Concentration-time courses of DMP conjugates with five different linkers after incubation (37°C) in rat blood. Symbols and bars represent mean and standard deviations, respectively. Lines represent first-order fits to the data (n = 3).
Hydrolysis of DMP by Peptidases
Papain
Papain-mediated release of MP and MPS-peptidyl intermediates is shown in Fig. 5. Except for MPS-mG-OH, all the other possible MPS-peptidyl intermediates were observed in relatively high concentrations for all the conjugates (Fig. 5). The total MP released from the conjugates during 48 h of incubation with papain ranged from 31% for MPS-mG-Dex to 71% for MPS-mGGGGG-Dex (Figure 5). Overall, the % total MP release appeared to be dependent on the length of the peptide linker, whereas the free MP release appeared to be similar for all the conjugates (Fig. 5).
Figure 5.
A–E: In vitro release profiles of MP and MPS-peptidyl intermediates after incubation (37°C) of DMP conjugates with five different linkers in the presence of papain. F: Total MP equivalent released at 48 h versus the number of amino acids in the linker. Symbols and bars represent mean and standard deviations, respectively (n = 3).
Cathepsin-B
Cathepsin-B-mediated degradation of the dextran conjugates of MP is demonstrated in Fig. 6. With the exception of appearance of cathepsin-B-mediated MPS-mG-OH intermediate for most conjugates, the qualitative pattern of conjugate hydrolysis by cathepsin-B (Fig. 6) was similar to that observed for papain (Fig. 5). However, the % total MP release (5–17%, Fig. 6f) by cathepsin B was much lower than that seen by papain incubation (Fig. 5f). A decrease in the length of the linker caused a progressive decrease in the cathepsin-B-mediated MP and MPS-peptidyl intermediate release (Fig. 6f).
Figure 6.
A–E: In vitro release profiles of MP and MPS-peptidyl intermediates after incubation (37°C) of DMP conjugates with five different linkers in the presence of cathepsin-B. F: Total MP equivalent released at 48 h versus the number of amino acids in the linker. Symbols and bars represent mean and standard deviations, respectively (n = 3).
Cathepsin-D and Trypsin
To understand the enzyme specificity for the degradation of the conjugate, we included cathepsin D, as an aspartyl proteinase, and trypsin, as a serine proteinase, in our studies as negative controls. As expected, the rate of release of free MP and MPS-peptidyl intermediates was very slow and negligible with both enzymes (data not shown).

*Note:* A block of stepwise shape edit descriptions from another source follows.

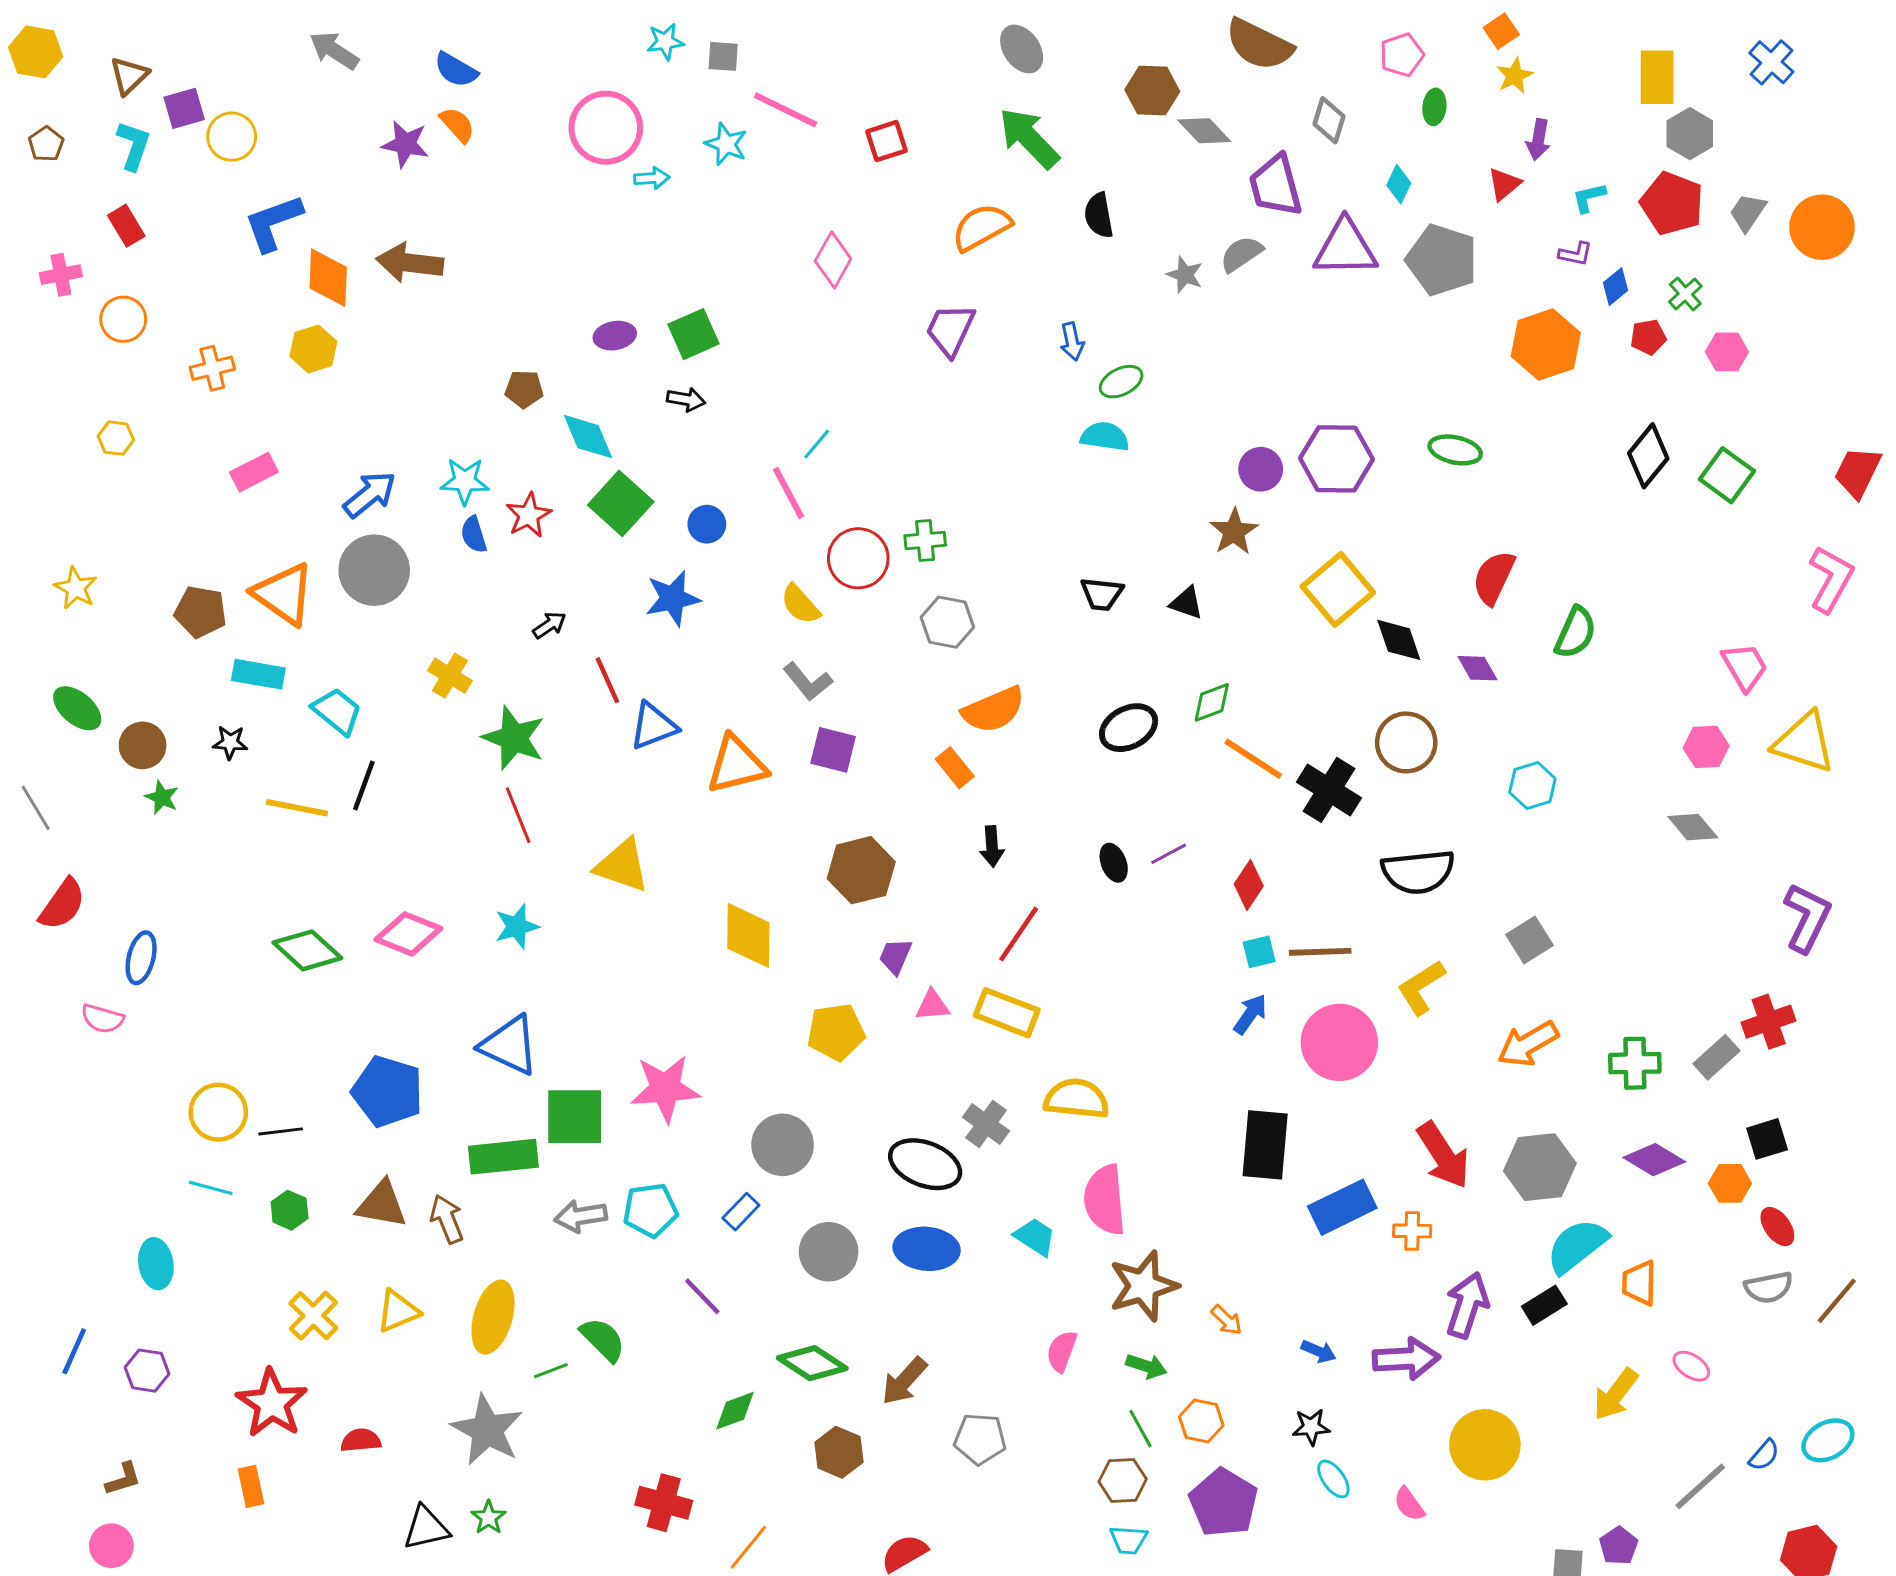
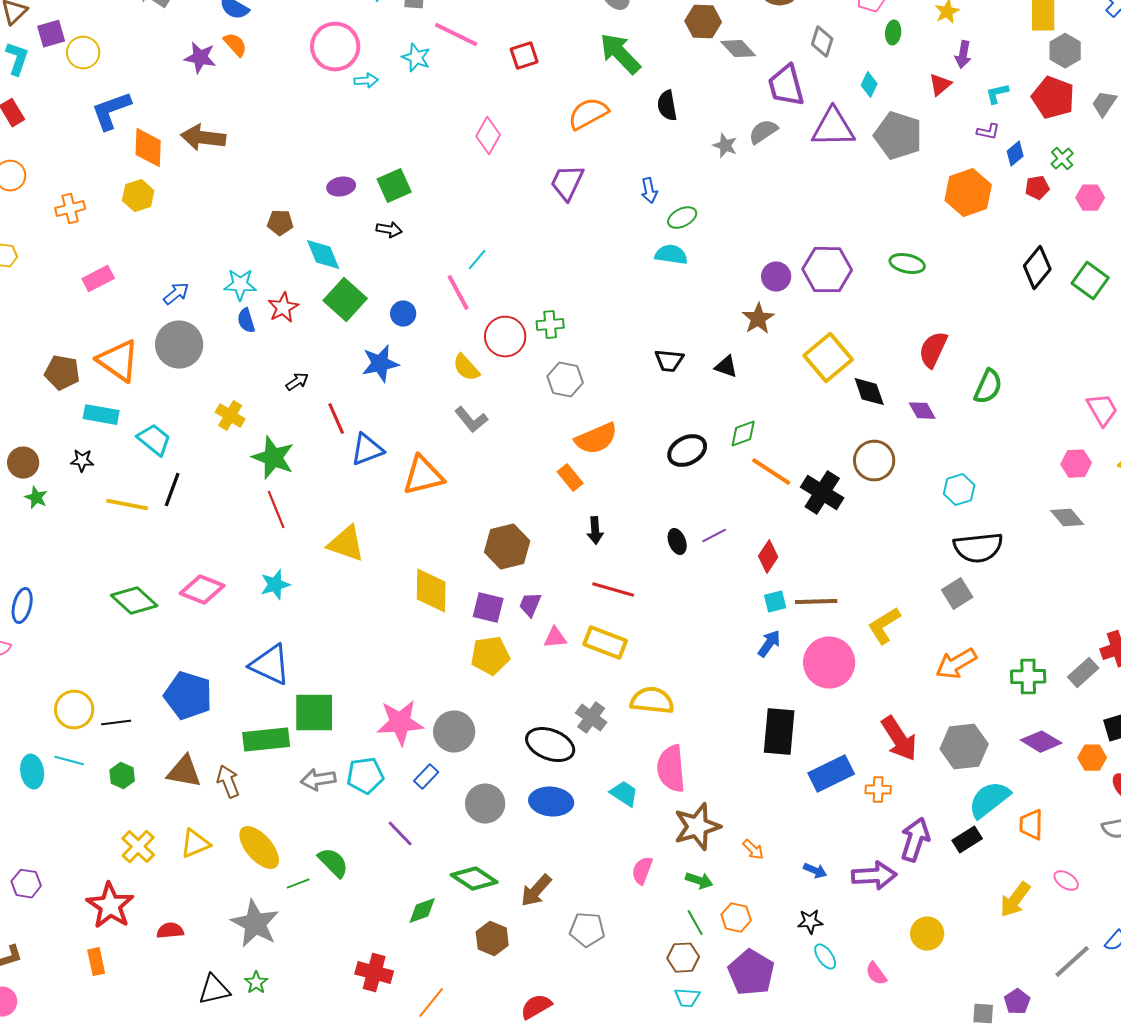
blue arrow: (370, 494) -> (176, 294), size x0.7
purple square: (833, 750) -> (488, 608), moved
black semicircle: (1418, 872) -> (978, 548), moved
red line: (1019, 934) -> (613, 590), turned 72
pink star: (665, 1088) -> (400, 723), moved
cyan ellipse: (156, 1264) -> (32, 772), moved
yellow ellipse: (493, 1317) -> (259, 848), turned -57
yellow circle: (1485, 1445) -> (927, 934), size x0.7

Hydrolysis of DMP in Liver Lysosomes
The hydrolysis patterns of conjugates in the presence of lysosomal fraction are demonstrated in Fig. 7. Lysosomal degradation caused release of free MP and all the possible MPS-peptidyl intermediates, including relatively high concentrations of MPS-mG-OH. However, for most conjugates, MP was by far the most abundant released moiety (Fig. 7). The total amount of MP and MPS-peptidyl intermediates released in the presence of lysosomes ranged from 3% (MPS-mG-Dex) to 11% (MPS-mGGGGG-Dex) (Fig. 7f). An increase in the peptide link caused an increase in the release of MP and/or its peptidyl intermediates, although hydrolysis of MPS-mGG-Dex deviated from this pattern (Fig. 7f).
Figure 7.
A–E: In vitro release profiles of MP and MPS-peptidyl intermediates after incubation (37°C) of DMP conjugates with five different linkers in the presence of rat lysosomal fraction. F: Total MP equivalent released at 48 h versus the number of amino acids in the linker. Symbols and bars represent mean and standard deviations, respectively (n = 3).
DISCUSSION
Dextran macromolecular prodrugs are usually synthesized by covalent attachment of drugs, directly or through a spacer arm, to the dextran polymer.7,8 The drug is then released in vivo by hydrolytic and/or enzymatic cleavage of the linking bond. Therefore, the rate of the drug release is dependent on the nature of the linking bond and the type and length of the spacer group. Our previous studies on a 70 kDa dextran prodrug of MP with a succinate linker, although promising, demonstrated some shortcomings. First, the conjugate showed a slow and incomplete release of MP both in vitro9 and in vivo,11,12 reducing the potential duration and intensity of action of the conjugate. Additionally, in vivo pharmacokinetic studies indicated some degree of nonlinearity in the elimination of the conjugate, most likely due to the large Mw of the dextran carrier.21 This study was therefore undertaken to synthesize new dextran conjugates of MP with necessary modifications that would be devoid of the above shortcomings.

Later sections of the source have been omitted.